Professeur d'histoire contemporaine à l'université de La Manouba, Kmar Bendana est chercheuse à l'Institut supérieur d'histoire du mouvement national (Ishmn). Elle est également chercheuse associée à l'Institut de recherche sur le Maghreb contemporain (Irmc). Cette spécialiste de l'histoire de la culture et des intellectuels en Tunisie aux XIXe et XXe siècles est l'auteure de « Relire les biographies de Bourguiba ». Un long article de référence, publié en 2005. Tous ceux qui s'intéressent à la construction narrative autour de ce personnage y trouveront une large et riche matière ainsi qu'une bibliographie très complète.
Comment s'est construite la saga bourguibienne ? Le premier auteur de cette fiction n'est-ce pas lui-même le « zaïm », à travers ses discours égocentrés présentés à partir de 1973 à l'Institut de presse et des sciences de l'information puis à travers l'hagiographie rédigée par Mohamed Sayah, son biographe attitré ?
Il y a la manière de la dire cette saga, mais aussi le temps qu'il a fallu pour la monter et la transmettre.

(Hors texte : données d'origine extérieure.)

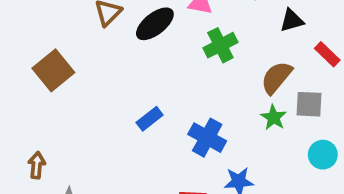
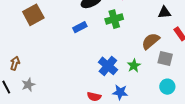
green cross: (220, 45) -> (114, 19), moved
green star: (274, 117) -> (134, 66), moved
blue rectangle: (150, 119) -> (80, 27), moved

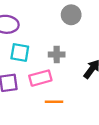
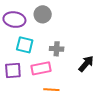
gray circle: (71, 15) -> (43, 14), moved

Le temps aide la saga à devenir propagande et à s'incruster dans les esprits, c'est comme un tapis à tisser et auquel on ajoute à chaque fois des motifs. D'autre part, si on suit bien la chronologie de Bourguiba, on se rend compte qu'il entreprend de raconter son récit de vie et de lutte nationale en 1973, au moment où s'annonce son déclin. Bourguiba tenait les rênes du pays depuis 1956, cela faisait déjà longtemps que les grandes réformes ont été achevées. Bourguiba est d'autre part secoué après l'échec de l'expérience collectiviste de 1969. Les jeunes étudiants et la centrale syndicale contestent son pouvoir absolu, Bourguiba ayant tout verrouillé entre 1962 et 1963, époque où son régime s'est crispé. Pour son système, son entourage et pour lui-même, ce récit était d'une importance vitale, un moyen de trouver une force et une légitimité autres que l'action, pour continuer à gouverner et pour contrebalancer son affaiblissement. Sa parole puissante, sa parole de tribun, qui nous subjuguait, compensait la dégradation de sa santé à ce moment-là.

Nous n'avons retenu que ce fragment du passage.